Design and the Question of Authority

Design is power because it is interpretation. To design is to decide what is central and what is peripheral. That authority has largely belonged to humans. It may not for much longer. 

This is not a rejection of progress. The world is moving fast. Artificial intelligence now designs interfaces, writes code, builds systems, and makes decisions in seconds. It consumes energy and water at scale to do so. And we call that efficiency. The same human mind that once questioned God during the Renaissance now asks algorithms what to write, what to choose, what to think. We fought wars. We built nations. Now we outsource judgement. Speed has increased. Authority is slipping. 

And authority has slipped before. During the Renaissance, humans began to question divine power and reconsider their place in the hierarchy of the world. The idea that authority could be examined, even challenged, took hold. Art reflected that shift. In The Creation of Adam, Adam does not kneel or shrink.

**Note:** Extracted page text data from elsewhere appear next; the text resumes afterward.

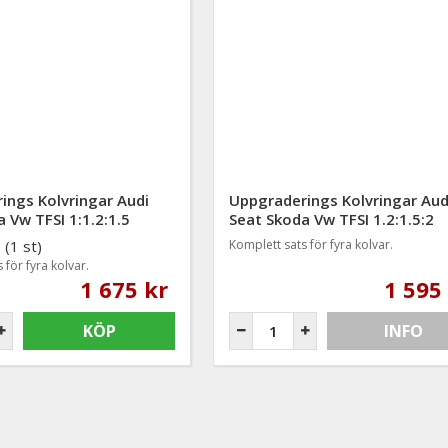
ings Kolvringar Audi
Uppgraderings Kolvringar Aud
 Vw TFSI 1:1.2:1.5
Seat Skoda Vw TFSI 1.2:1.5:2
(1 st)
Komplett sats för fyra kolvar.
 för fyra kolvar.
1 675 kr
1 595
KÖP
INFO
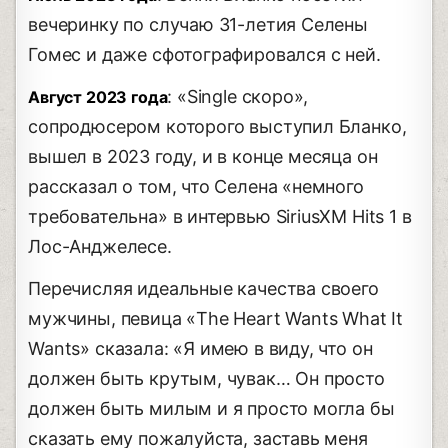
вечеринку по случаю 31-летия Селены
Гомес и даже сфотографировался с ней.
: «Single скоро»,
Август 2023 года
сопродюсером которого выступил Бланко,
вышел в 2023 году, и в конце месяца он
рассказал о том, что Селена «немного
требовательна» в интервью SiriusXM Hits 1 в
Лос-Анджелесе.
Перечисляя идеальные качества своего
мужчины, певица «The Heart Wants What It
Wants» сказала: «Я имею в виду, что он
должен быть крутым, чувак… Он просто
должен быть милым и я просто могла бы
сказать ему пожалуйста, заставь меня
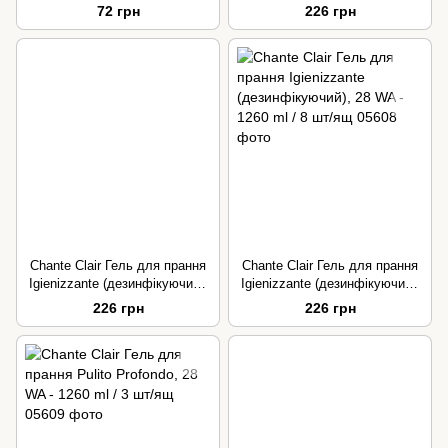
Mermaid, 2 in 1 - 300 ml / 16
шт/ящ
72 грн
226 грн
шт/ящ
Chante Clair Гель для прання
Chante Clair Гель для прання
Igienizzante (дезинфікуючий),
Igienizzante (дезинфікуючий),
28 WA - 1260 ml / 8 шт/ящ
28 WA - 1260 ml / 8 шт/ящ
226 грн
226 грн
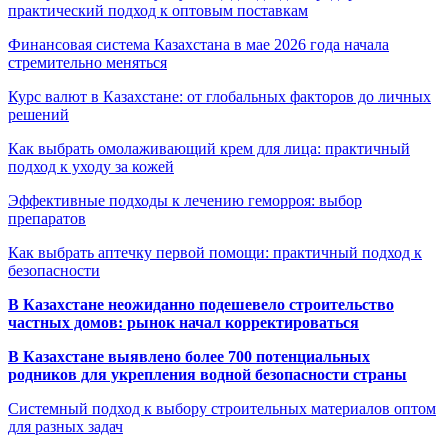
практический подход к оптовым поставкам
Финансовая система Казахстана в мае 2026 года начала
стремительно меняться
Курс валют в Казахстане: от глобальных факторов до личных
решений
Как выбрать омолаживающий крем для лица: практичный
подход к уходу за кожей
Эффективные подходы к лечению геморроя: выбор
препаратов
Как выбрать аптечку первой помощи: практичный подход к
безопасности
В Казахстане неожиданно подешевело строительство
частных домов: рынок начал корректироваться
В Казахстане выявлено более 700 потенциальных
родников для укрепления водной безопасности страны
Системный подход к выбору строительных материалов оптом
для разных задач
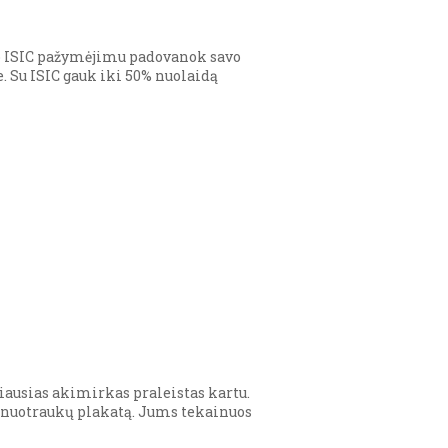
avo ISIC pažymėjimu padovanok savo
 Su ISIC gauk iki 50% nuolaidą
ausias akimirkas praleistas kartu.
og nuotraukų plakatą. Jums tekainuos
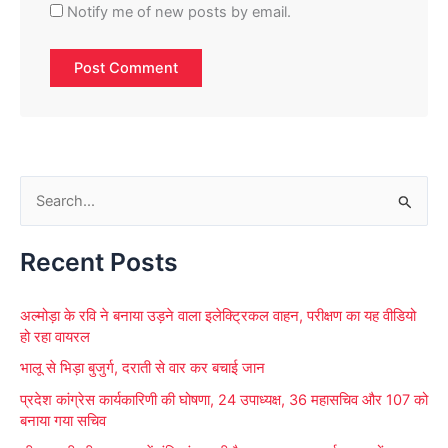
Notify me of new posts by email.
S
e
Recent Posts
a
r
अल्मोड़ा के रवि ने बनाया उड़ने वाला इलेक्ट्रिकल वाहन, परीक्षण का यह वीडियो
c
हो रहा वायरल
h
भालू से भिड़ा बुजुर्ग, दराती से वार कर बचाई जान
f
प्रदेश कांग्रेस कार्यकारिणी की घोषणा, 24 उपाध्यक्ष, 36 महासचिव और 107 को
o
बनाया गया सचिव
r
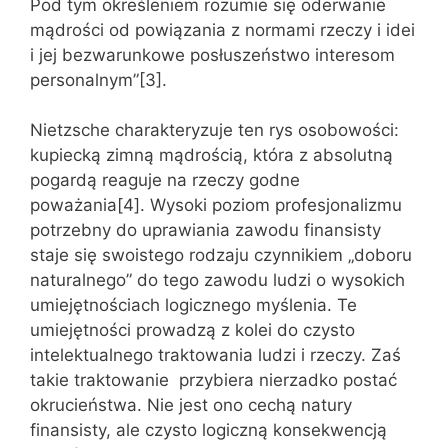
Pod tym określeniem rozumie się oderwanie
mądrości od powiązania z normami rzeczy i idei
i jej bezwarunkowe posłuszeństwo interesom
personalnym”[3].
Nietzsche charakteryzuje ten rys osobowości:
kupiecką zimną mądrością, która z absolutną
pogardą reaguje na rzeczy godne
poważania[4]. Wysoki poziom profesjonalizmu
potrzebny do uprawiania zawodu finansisty
staje się swoistego rodzaju czynnikiem „doboru
naturalnego” do tego zawodu ludzi o wysokich
umiejętnościach logicznego myślenia. Te
umiejętności prowadzą z kolei do czysto
intelektualnego traktowania ludzi i rzeczy. Zaś
takie traktowanie przybiera nierzadko postać
okrucieństwa. Nie jest ono cechą natury
finansisty, ale czysto logiczną konsekwencją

He meets God at eye level. The space between them is narrow.  Meaning is no longer untouchable. It is open to human interpretation. 

If the Renaissance brought interpretation into human hands, the AI era is quietly taking it back. Algorithms decide what ranks first, what gets seen, what is suggested, what disappears. They influence decisions before humans realise a decision has been shaped. We call it progress. We rarely call it power. But when machines interpret the world for us, humans are no longer the final authority.

If AI can interpret, generate, and build systems on its own, what keeps designers relevant? When algorithms decide the order, draft the layout, and shape the flow, humans step back. The structure is set before the designer begins. The designer edits what the system has already created. When machines interpret, they hold part of the power. 

If Renaissance was a moment when humans claimed authority over meaning, then the AI era asks a harder question. What happens when interpretation is no longer only human? What is left for humans when systems make the decisions? Is this another shift in power, or the start of something else? The destabilisation has begun. Where it leads is still unclear.